Everything was settled with my attack on Anne and I was ready to move forward. I got all my evidence together with my eyes on the prize. I was done wasting time, I wanted answers. After filling out some final paperwork, I went to the head honcho - Sergeant Ritter, who I'd met the night I stabbed Anne. "Sergeant Ritter?" I walked confidently up to his desk. "I have some things I need to discuss with you in private. Would you be willing to meet up with me later this evening?"

"Uh...sure, what's this about?" Ritter peered at me.

"I'd rather not say but it's very important."

"Okay," Ritter tapped his desk with his fingernails, "how about dinner at 7?"

"That sounds great. Can we go somewhere besides the diner? Somewhere we're less likely to run into people we know?"

"How about the crappy Italian place on 8th?" he asked grudgingly.

"That sounds great, sir, I'll see you there." I felt an instant uneasiness walking out of Ritter's office; what if I was completely wrong? No, my gut fired back - it was too late to turn back anyway.

I'd anxiously arrived at the restaurant half an hour early, my nerves thickening the air inside my car. Ritter finally pulled up but I waited until I saw him walk inside through my fogged up windshield. Hastily, I stuffed all the pictures and information I'd gathered over the months into my huge purse so it wouldn't look suspicious and headed for the restaurant.

Sergeant Ritter was waiting for me in the lobby and shot up anxiously when I walked through the doors. An awkward silence engulfed us once we were seated, broken only by the clinking of ice cubes in Ritter's glass as he stirred sugar into his iced tea. "I know it's odd, me asking you to meet with me," I blurted out, catching Ritter off-guard. "I just can't hold it in any longer." Ritter settled into the back of his padded booth seat and nodded for me to continue. "Okay, months ago I started working on a story about the 'Marilyns' everyone talks about. I got curious after a run-in with Julia Eisner. Shortly after that I had a situation with a stalker and Bradley...Officer Stephens invited me to live with him for a while. While I was staying there I found some disturbing things." Opening my purse, I pulled out the pictures and slid them casually to Sergeant Ritter. Browsing through the pictures, he looked confused and blew out a hefty breath.

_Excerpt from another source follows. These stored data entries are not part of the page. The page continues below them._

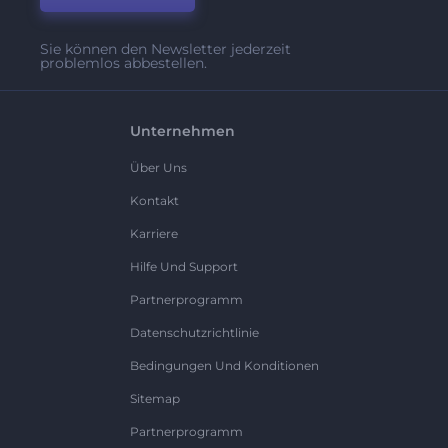
Sie können den Newsletter jederzeit
problemlos abbestellen.
Unternehmen
Über Uns
Kontakt
Karriere
Hilfe Und Support
Partnerprogramm
Datenschutzrichtlinie
Bedingungen Und Konditionen
Sitemap
Partnerprogramm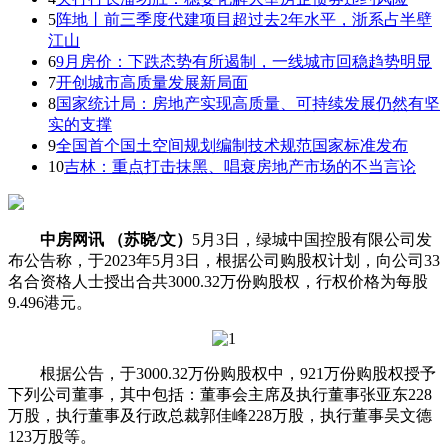
5
阵地丨前三季度代建项目超过去2年水平，浙系占半壁
江山
6
9月房价：下跌态势有所遏制，一线城市回稳趋势明显
7
开创城市高质量发展新局面
8
国家统计局：房地产实现高质量、可持续发展仍然有坚
实的支撑
9
全国首个国土空间规划编制技术规范国家标准发布
10
吉林：重点打击抹黑、唱衰房地产市场的不当言论
中房网讯 （苏晓/文）
5月3日，绿城中国控股有限公司发
布公告称，于2023年5月3日，根据公司购股权计划，向公司33
名合资格人士授出合共3000.32万份购股权，行权价格为每股
9.496港元。
根据公告，于3000.32万份购股权中，921万份购股权授予
下列公司董事，其中包括：董事会主席及执行董事张亚东228
万股，执行董事及行政总裁郭佳峰228万股，执行董事吴文德
123万股等。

"I don't understand," he mumbled.

"It's all very tangled and...complicated. I met Julia when she was running away from the scene of a crime. She told me she was tied up to a tree, raped and beaten. Officer Stephens was the responding officer but his report seems odd. When I mentioned the tree to him he pretended to not know anything about it, but I found this picture of his fiancée standing next to the same tree and she's also missing. None of this sits well with me."

"Jenna -," Sergeant Ritter started in his gruff, smoker's voice, uneasy with the situation, "what you're implying is very serious and could have serious consequences." The sergeant looked at me with wounded eyes as if I were jabbing my fingers into a fresh bruise. He probably wished he'd never set eyes on my pictures but now that he had, he was branded with the same obligation I was.

"I understand the gravity of all this, sir, but I was a researcher for several years before moving here and I have been obsessed with this. I don't want it to be true but I think Bradley had something to do with Julia Eisner's murder or knows something about it. If that's the case, he could know about Kelly and several other women who've gone missing as well."

All of the color seemed to drain from the sergeant's face. I was hesitant to confide in Sergeant Ritter; my faith in the law since uncovering all this had been shaken. The sergeant rubbed the gruff on his chin. He believed me; I could see it in his eyes as he took in a deep breath with my heavy accusations. This was serious, I was talking about one of his men but when you laid it all out on the table, which I had, it was plain as day that something was very wrong.